▶ **Directions for this task**:
Strip out the pictures and output each remaining line of the data word for word.

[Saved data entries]
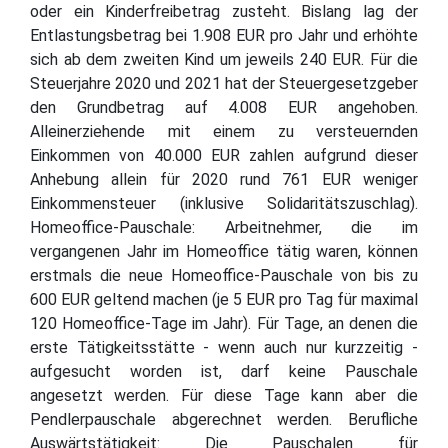
oder ein Kinderfreibetrag zusteht. Bislang lag der
Entlastungsbetrag bei 1.908 EUR pro Jahr und erhöhte
sich ab dem zweiten Kind um jeweils 240 EUR. Für die
Steuerjahre 2020 und 2021 hat der Steuergesetzgeber
den Grundbetrag auf 4.008 EUR angehoben.
Alleinerziehende mit einem zu versteuernden
Einkommen von 40.000 EUR zahlen aufgrund dieser
Anhebung allein für 2020 rund 761 EUR weniger
Einkommensteuer (inklusive Solidaritätszuschlag).
Homeoffice-Pauschale: Arbeitnehmer, die im
vergangenen Jahr im Homeoffice tätig waren, können
erstmals die neue Homeoffice-Pauschale von bis zu
600 EUR geltend machen (je 5 EUR pro Tag für maximal
120 Homeoffice-Tage im Jahr). Für Tage, an denen die
erste Tätigkeitsstätte - wenn auch nur kurzzeitig -
aufgesucht worden ist, darf keine Pauschale
angesetzt werden. Für diese Tage kann aber die
Pendlerpauschale abgerechnet werden. Berufliche
Auswärtstätigkeit: Die Pauschalen für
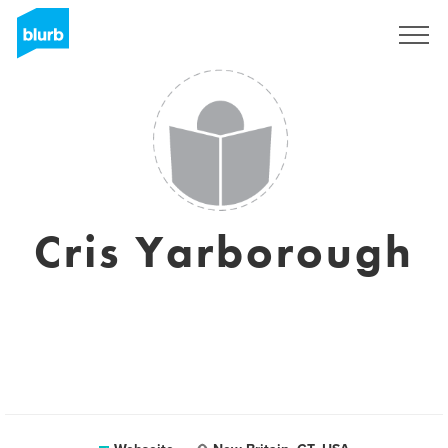
Registrieren
Cris Yarborough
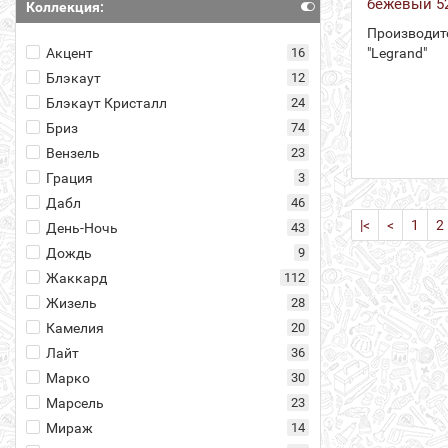
бежевый 52
Коллекция:
Производит
Акцент
16
"Legrand"
Блэкаут
12
Блэкаут Кристалл
24
Бриз
74
Вензель
23
Грация
3
Дабл
46
|<
<
1
2
День-Ночь
43
Дождь
9
Жаккард
112
Жизель
28
Камелия
20
Лайт
36
Марко
30
Марсель
23
Мираж
14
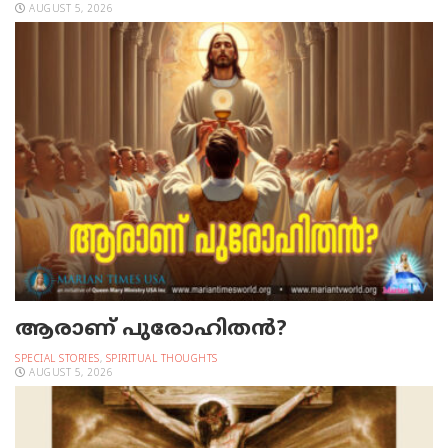
AUGUST 5, 2026
ആരാണ് പുരോഹിതൻ?
SPECIAL STORIES
,
SPIRITUAL THOUGHTS
AUGUST 5, 2026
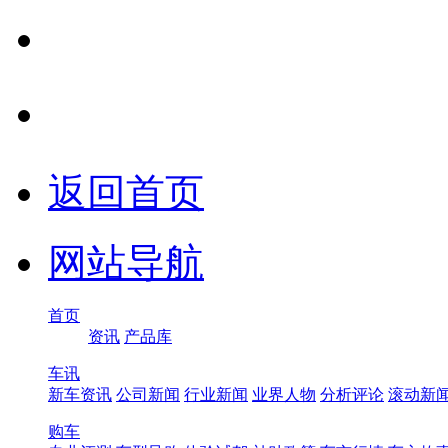
返回首页
网站导航
首页
资讯
产品库
车讯
新车资讯
公司新闻
行业新闻
业界人物
分析评论
滚动新
购车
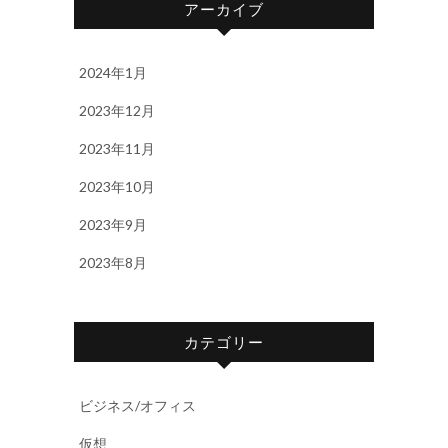
アーカイブ
2024年1月
2023年12月
2023年11月
2023年10月
2023年9月
2023年8月
カテゴリー
ビジネス/オフィス
仮想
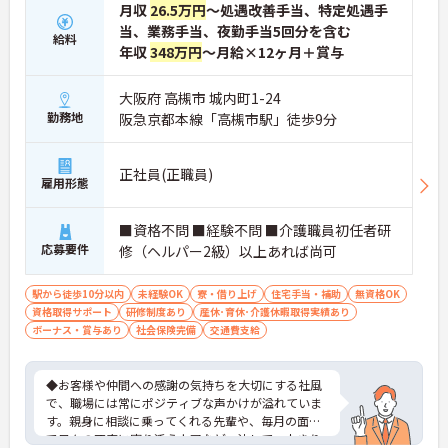
月収
26.5万円
～処遇改善手当、特定処遇手
当、業務手当、夜勤手当5回分を含む
給料
年収
348万円
～月給×12ヶ月＋賞与
大阪府 高槻市 城内町1-24
勤務地
阪急京都本線「高槻市駅」徒歩9分
正社員(正職員)
雇用形態
■資格不問 ■経験不問 ■介護職員初任者研
応募要件
修（ヘルパー2級）以上あれば尚可
駅から徒歩10分以内
未経験OK
寮・借り上げ
住宅手当・補助
無資格OK
資格取得サポート
研修制度あり
産休･育休･介護休暇取得実績あり
ボーナス・賞与あり
社会保険完備
交通費支給
◆お客様や仲間への感謝の気持ちを大切にする社風
で、職場には常にポジティブな声かけが溢れていま
す。親身に相談に乗ってくれる先輩や、毎月の面談
で日々の不安に寄り添う上司など、決して一人きり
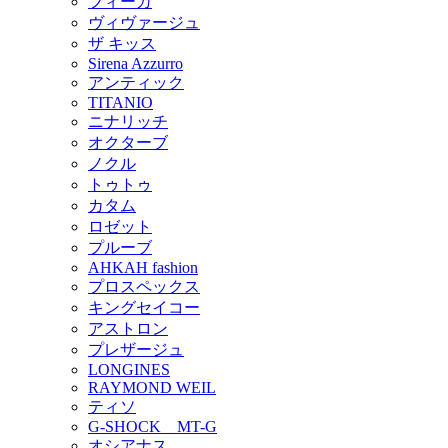
フィーカ
ヴィヴァージュ
ザ キッス
Sirena Azzurro
アンティック
TITANIO
ニナリッチ
オクターブ
ノクル
トゥトゥ
カタム
ロゼット
プルーブ
AHKAH fashion
プロスペックス
キングセイコー
アストロン
プレザージュ
LONGINES
RAYMOND WEIL
ティソ
G-SHOCK MT-G
オシアナス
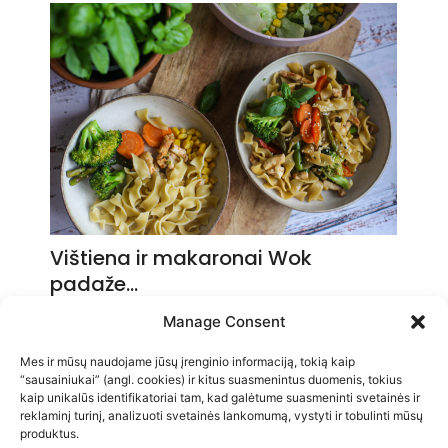
Vištiena ir makaronai Wok
padaže…
2026-05-14
Manage Consent
Mes ir mūsų naudojame jūsų įrenginio informaciją, tokią kaip
“sausainiukai” (angl. cookies) ir kitus suasmenintus duomenis, tokius
kaip unikalūs identifikatoriai tam, kad galėtume suasmeninti svetainės ir
reklaminį turinį, analizuoti svetainės lankomumą, vystyti ir tobulinti mūsų
produktus.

▶ **Answer space**:
oder ein Kinderfreibetrag zusteht. Bislang lag der
Entlastungsbetrag bei 1.908 EUR pro Jahr und erhöhte
sich ab dem zweiten Kind um jeweils 240 EUR. Für die
Steuerjahre 2020 und 2021 hat der Steuergesetzgeber
den Grundbetrag auf 4.008 EUR angehoben.
Alleinerziehende mit einem zu versteuernden
Einkommen von 40.000 EUR zahlen aufgrund dieser
Anhebung allein für 2020 rund 761 EUR weniger
Einkommensteuer (inklusive Solidaritätszuschlag).
Homeoffice-Pauschale: Arbeitnehmer, die im
vergangenen Jahr im Homeoffice tätig waren, können
erstmals die neue Homeoffice-Pauschale von bis zu
600 EUR geltend machen (je 5 EUR pro Tag für maximal
120 Homeoffice-Tage im Jahr). Für Tage, an denen die
erste Tätigkeitsstätte - wenn auch nur kurzzeitig -
aufgesucht worden ist, darf keine Pauschale
angesetzt werden. Für diese Tage kann aber die
Pendlerpauschale abgerechnet werden. Berufliche
Auswärtstätigkeit: Die Pauschalen für
Registrieren
Cris Yarborough
бежевый 52
Коллекция:
Производит
Акцент
16
"Legrand"
Блэкаут
12
Блэкаут Кристалл
24
Бриз
74
Вензель
23
Грация
3
Дабл
46
|<
<
1
2
День-Ночь
43
Дождь
9
Жаккард
112
Жизель
28
Камелия
20
Лайт
36
Марко
30
Марсель
23
Мираж
14
AUGUST 5, 2026
ആരാണ് പുരോഹിതൻ?
SPECIAL STORIES
,
SPIRITUAL THOUGHTS
AUGUST 5, 2026
返回首页
网站导航
首页
资讯
产品库
车讯
新车资讯
公司新闻
行业新闻
业界人物
分析评论
滚动新
购车
アーカイブ
2024年1月
2023年12月
2023年11月
2023年10月
2023年9月
2023年8月
カテゴリー
ビジネス/オフィス
仮想
月収
26.5万円
～処遇改善手当、特定処遇手
当、業務手当、夜勤手当5回分を含む
給料
年収
348万円
～月給×12ヶ月＋賞与
大阪府 高槻市 城内町1-24
勤務地
阪急京都本線「高槻市駅」徒歩9分
正社員(正職員)
雇用形態
■資格不問 ■経験不問 ■介護職員初任者研
応募要件
修（ヘルパー2級）以上あれば尚可
駅から徒歩10分以内
未経験OK
寮・借り上げ
住宅手当・補助
無資格OK
資格取得サポート
研修制度あり
産休･育休･介護休暇取得実績あり
ボーナス・賞与あり
社会保険完備
交通費支給
◆お客様や仲間への感謝の気持ちを大切にする社風
で、職場には常にポジティブな声かけが溢れていま
す。親身に相談に乗ってくれる先輩や、毎月の面談
で日々の不安に寄り添う上司など、決して一人きり
フィーカ
ヴィヴァージュ
ザ キッス
Sirena Azzurro
アンティック
TITANIO
ニナリッチ
オクターブ
ノクル
トゥトゥ
カタム
ロゼット
プルーブ
AHKAH fashion
プロスペックス
キングセイコー
アストロン
プレザージュ
LONGINES
RAYMOND WEIL
ティソ
G-SHOCK MT-G
オシアナス
Vištiena ir makaronai Wok
padaže…
2026-05-14
Manage Consent
Mes ir mūsų naudojame jūsų įrenginio informaciją, tokią kaip
“sausainiukai” (angl. cookies) ir kitus suasmenintus duomenis, tokius
kaip unikalūs identifikatoriai tam, kad galėtume suasmeninti svetainės ir
reklaminį turinį, analizuoti svetainės lankomumą, vystyti ir tobulinti mūsų
produktus.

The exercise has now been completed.